Task prompt
All lines from the entries below that contain the string "Display" should be copied out.

++++ Extracted material

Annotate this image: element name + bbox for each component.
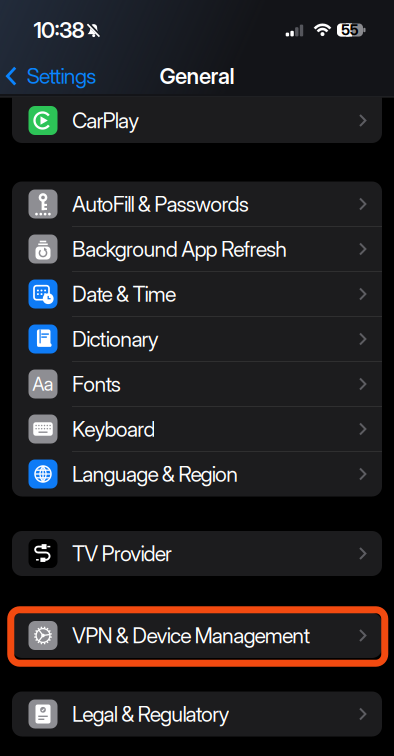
staticText: VPN & Device Management bbox=[72, 623, 310, 648]
button[interactable]: Aa bbox=[12, 362, 382, 406]
button[interactable]: Background App Refresh bbox=[12, 226, 382, 272]
button[interactable]: Legal & Regulatory bbox=[12, 692, 382, 736]
button[interactable]: Language & Region bbox=[12, 452, 382, 496]
button[interactable]: CarPlay bbox=[12, 98, 382, 143]
button[interactable]: VPN & Device Management bbox=[12, 613, 382, 658]
staticText: General bbox=[160, 63, 234, 89]
button[interactable]: AutoFill & Passwords bbox=[12, 182, 382, 226]
staticText: TV Provider bbox=[72, 541, 172, 566]
button[interactable]: Back to Settings bbox=[6, 63, 96, 89]
button[interactable]: Date & Time bbox=[12, 272, 382, 316]
staticText: Legal & Regulatory bbox=[72, 701, 229, 727]
staticText: Settings bbox=[27, 63, 96, 89]
staticText: AutoFill & Passwords bbox=[72, 191, 249, 217]
staticText: Fonts bbox=[72, 371, 121, 397]
staticText: 10:38 bbox=[34, 17, 84, 43]
button[interactable]: TV Provider bbox=[12, 531, 382, 576]
staticText: Aa bbox=[32, 373, 54, 395]
staticText: Language & Region bbox=[72, 461, 238, 487]
staticText: CarPlay bbox=[72, 108, 139, 133]
button[interactable]: Dictionary bbox=[12, 316, 382, 362]
button[interactable]: Keyboard bbox=[12, 406, 382, 452]
staticText: Background App Refresh bbox=[72, 236, 287, 262]
staticText: Keyboard bbox=[72, 416, 155, 442]
staticText: Date & Time bbox=[72, 281, 176, 307]
staticText: Dictionary bbox=[72, 326, 159, 352]
staticText: 55 bbox=[341, 21, 359, 39]
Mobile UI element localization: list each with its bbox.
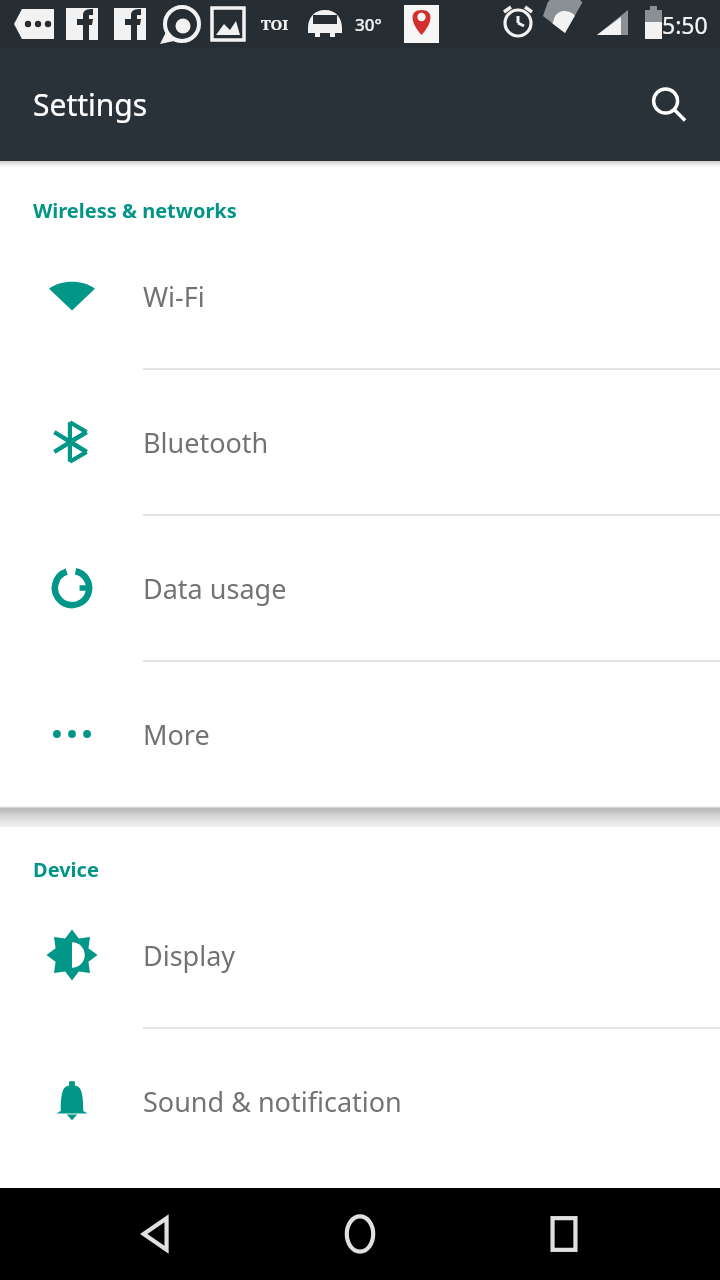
staticText: TOI xyxy=(261,14,289,34)
staticText: Wi-Fi xyxy=(143,278,205,315)
staticText: Sound & notification xyxy=(143,1083,402,1120)
button[interactable]: Back xyxy=(108,1188,204,1280)
button[interactable]: Display xyxy=(0,883,720,1027)
staticText: Data usage xyxy=(143,570,287,607)
button[interactable]: Search xyxy=(640,77,696,133)
button[interactable]: Sound & notification xyxy=(0,1029,720,1173)
button[interactable]: Home xyxy=(312,1188,408,1280)
staticText: Settings xyxy=(33,84,148,125)
button[interactable]: Data usage xyxy=(0,516,720,660)
staticText: Bluetooth xyxy=(143,424,269,461)
staticText: Display xyxy=(143,937,236,974)
staticText: More xyxy=(143,716,210,753)
staticText: Wireless & networks xyxy=(33,197,237,224)
button[interactable]: Recent apps xyxy=(516,1188,612,1280)
button[interactable]: More xyxy=(0,662,720,806)
staticText: 30° xyxy=(355,13,382,36)
staticText: 5:50 xyxy=(662,9,708,40)
staticText: Device xyxy=(33,856,99,883)
button[interactable]: Wi-Fi xyxy=(0,224,720,368)
button[interactable]: Bluetooth xyxy=(0,370,720,514)
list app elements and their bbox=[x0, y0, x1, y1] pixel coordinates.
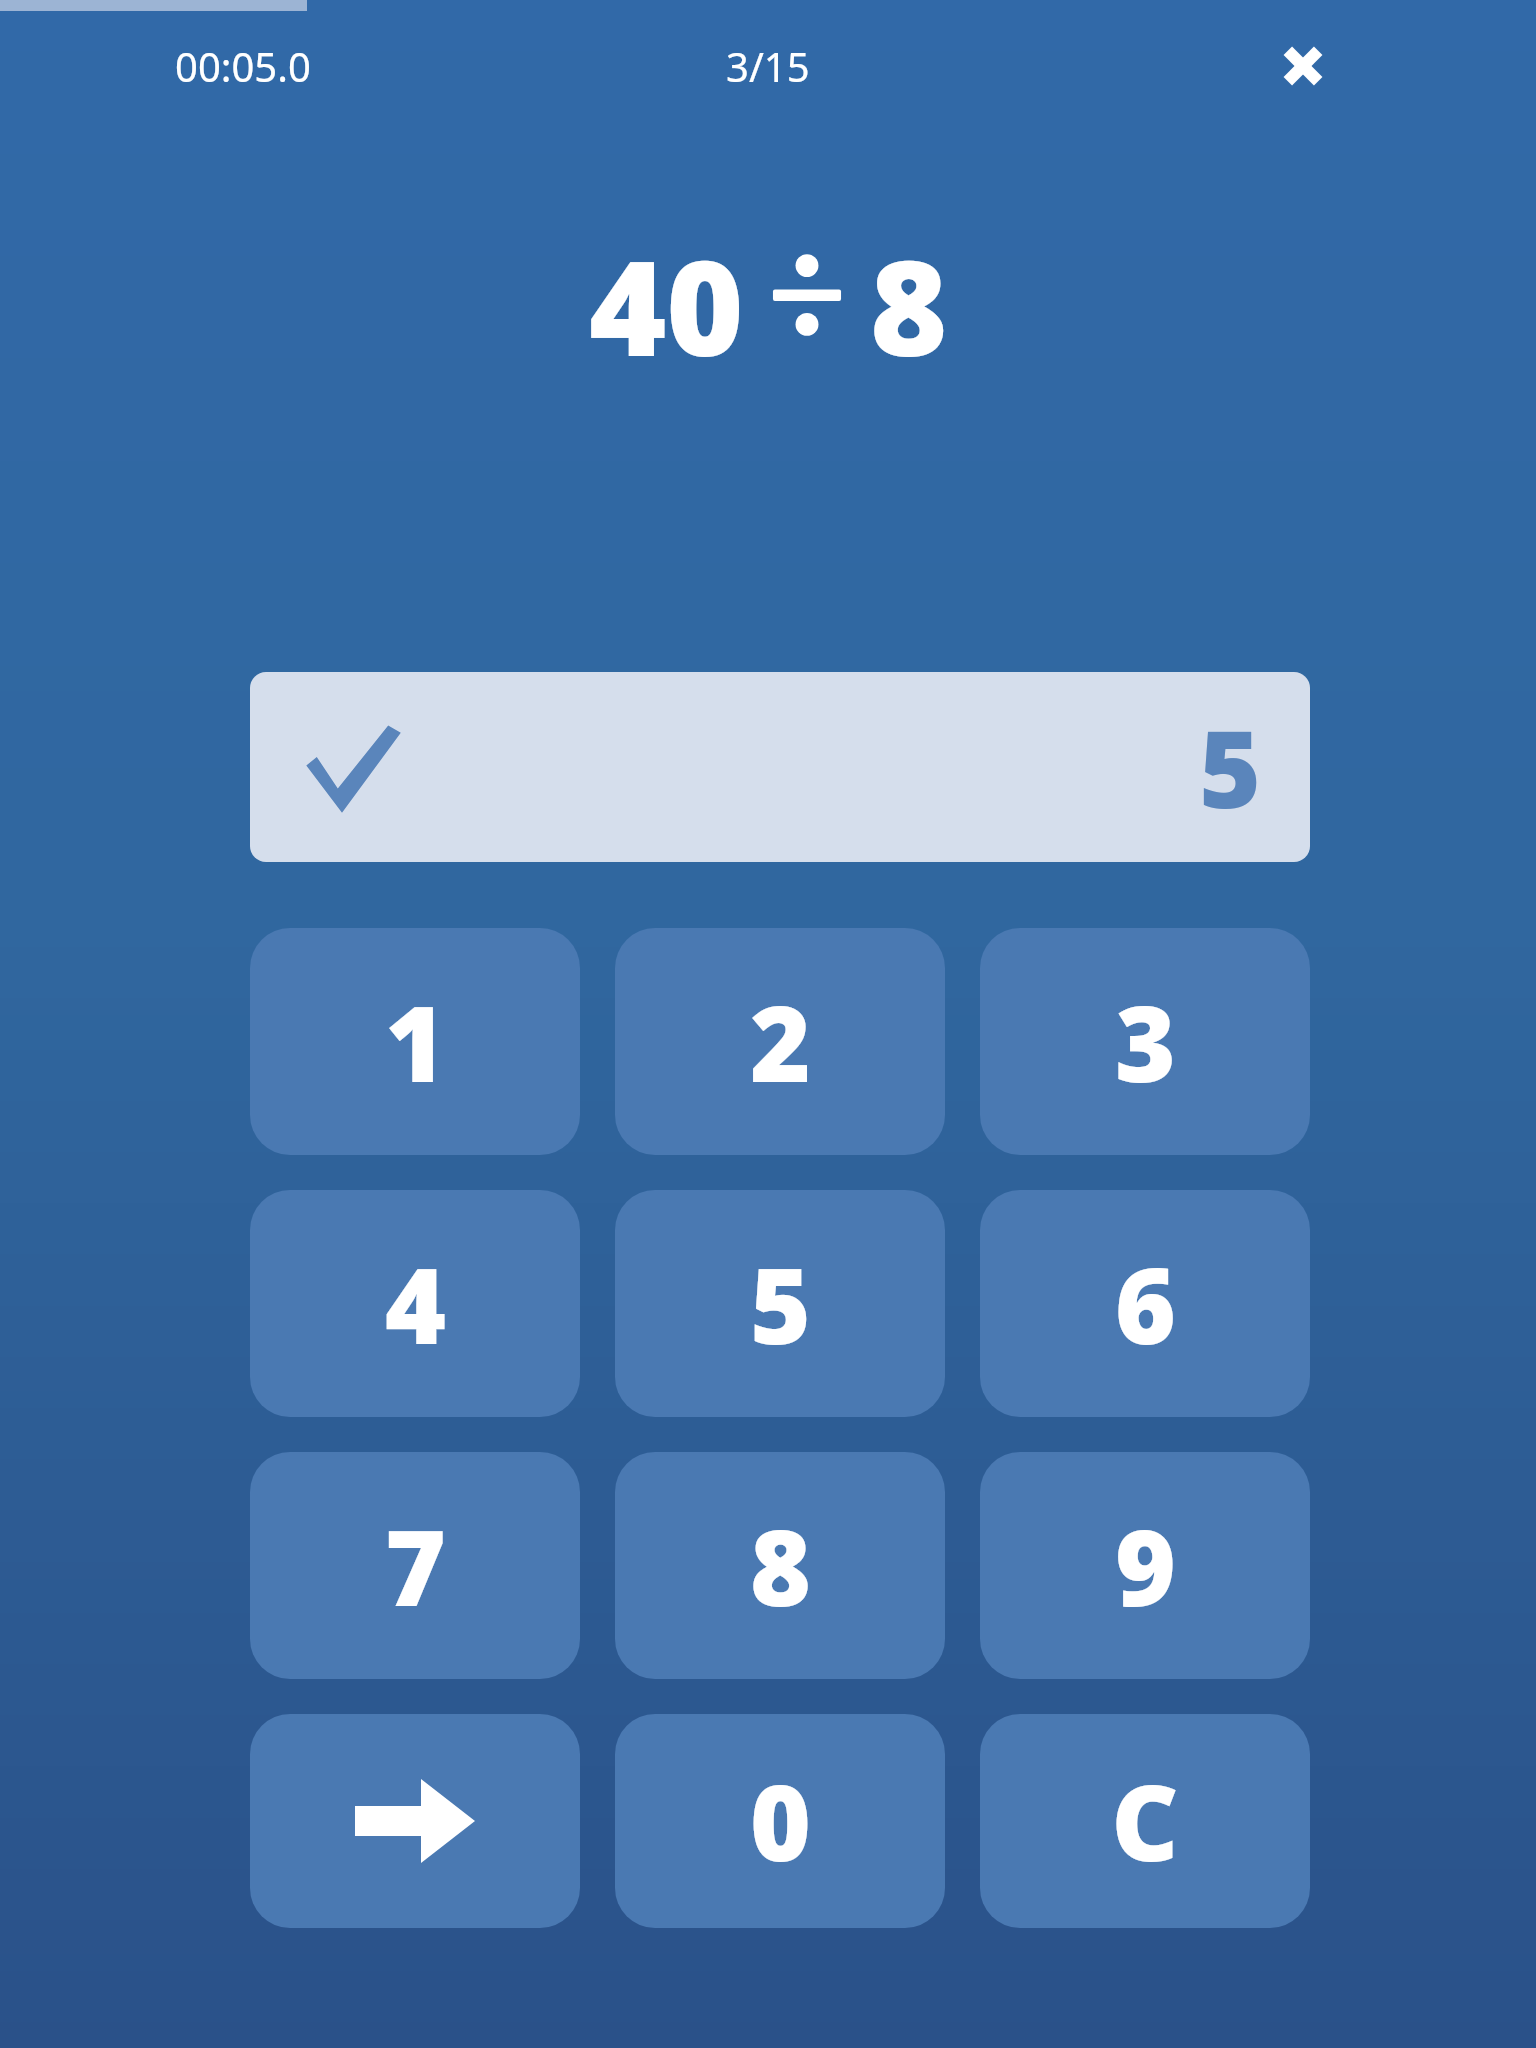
staticText: 9 bbox=[1115, 1495, 1176, 1637]
staticText: 5 bbox=[1199, 695, 1262, 839]
staticText: 8 bbox=[870, 215, 948, 375]
button[interactable]: 2 bbox=[615, 928, 945, 1155]
staticText: 00:05.0 bbox=[175, 39, 311, 93]
staticText: 4 bbox=[385, 1233, 446, 1375]
staticText: 0 bbox=[750, 1750, 811, 1892]
button[interactable]: 0 bbox=[615, 1714, 945, 1928]
staticText: 6 bbox=[1115, 1233, 1176, 1375]
staticText: 2 bbox=[750, 971, 811, 1113]
button[interactable]: 5 bbox=[615, 1190, 945, 1417]
button[interactable]: Submit answer bbox=[250, 1714, 580, 1928]
button[interactable]: 8 bbox=[615, 1452, 945, 1679]
staticText: 3 bbox=[1115, 971, 1176, 1113]
staticText: 8 bbox=[750, 1495, 811, 1637]
staticText: 40 bbox=[589, 215, 744, 375]
button[interactable]: Close bbox=[1275, 38, 1331, 94]
button[interactable]: 5 bbox=[250, 672, 1310, 862]
button[interactable]: 1 bbox=[250, 928, 580, 1155]
staticText: 5 bbox=[750, 1233, 811, 1375]
staticText: 1 bbox=[385, 971, 446, 1113]
button[interactable]: 6 bbox=[980, 1190, 1310, 1417]
staticText: 7 bbox=[385, 1495, 446, 1637]
staticText: C bbox=[1111, 1750, 1179, 1892]
button[interactable]: 4 bbox=[250, 1190, 580, 1417]
button[interactable]: 3 bbox=[980, 928, 1310, 1155]
button[interactable]: C bbox=[980, 1714, 1310, 1928]
staticText: 3/15 bbox=[726, 39, 810, 93]
button[interactable]: 7 bbox=[250, 1452, 580, 1679]
button[interactable]: 9 bbox=[980, 1452, 1310, 1679]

++++++++

Completed task
button[interactable]: Display xyxy=(0,883,720,1027)
staticText: Display xyxy=(143,937,236,974)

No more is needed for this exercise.